One of them reminded me of an obscure news item from back in the day. Who remembers “Kenneth, what is the frequency?”

On October 4, 1986, while walking along Park Avenue to his New York apartment, CBS news anchor Dan Rather was attacked and punched from behind by a man who demanded to know “Kenneth, what is the frequency?”

In 1997, a TV critic writing in the New York Daily News solved the mystery, publishing a photo of the alleged assailant, William Tager, who received a 12.5-to-25-year prison sentence for killing NBC stagehand Campbell Montgomery outside The Today Show studio in 1994. Rather confirmed the story: “There’s no doubt in my mind that this is the person.” New York District Attorney Robert M. Morgenthau said “William Tager’s identity as the man who attacked Mr.
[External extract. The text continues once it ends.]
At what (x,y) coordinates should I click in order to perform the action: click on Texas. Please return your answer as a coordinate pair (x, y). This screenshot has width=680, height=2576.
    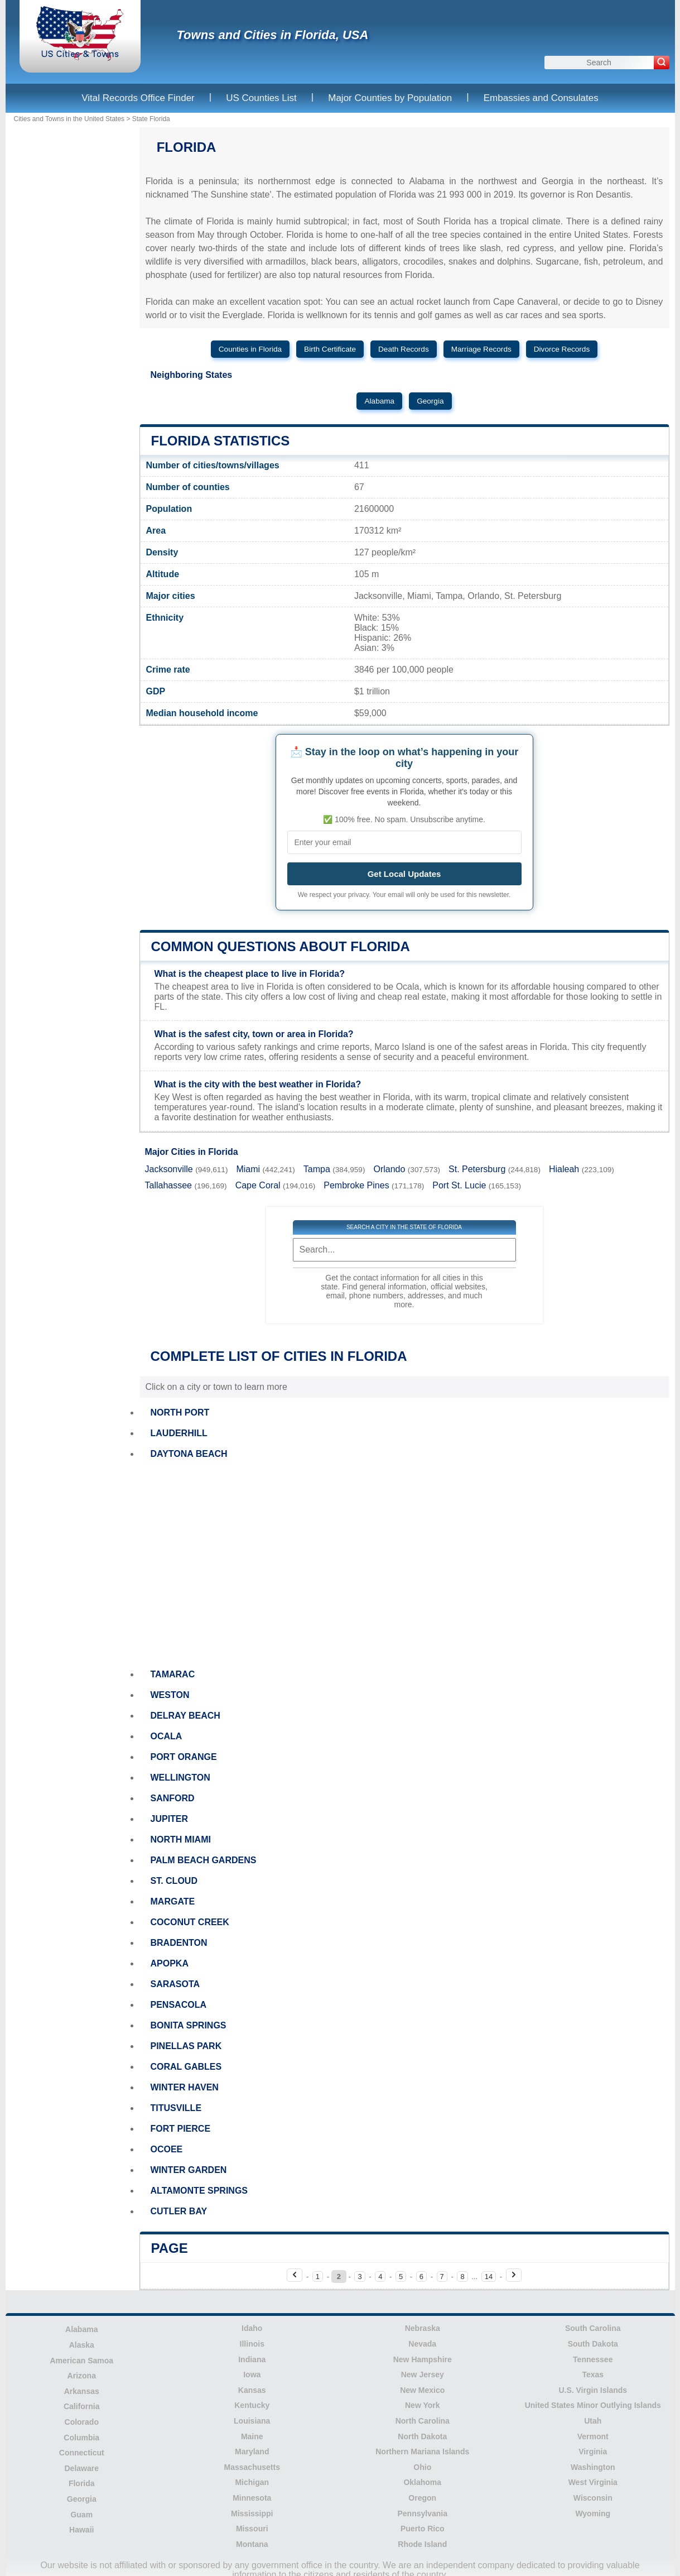
    Looking at the image, I should click on (593, 2374).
Rather was established in the course of an investigation by my office.” Tager claimed he thought television networks were beaming signals into his brain. When he murdered the stagehand, Tager was trying to force his way into an NBC studio with a weapon, in order to find out the frequency the networks were using to attack him, so that he could block it.

I don’t think the significance of the name “Kenneth” has ever been determined.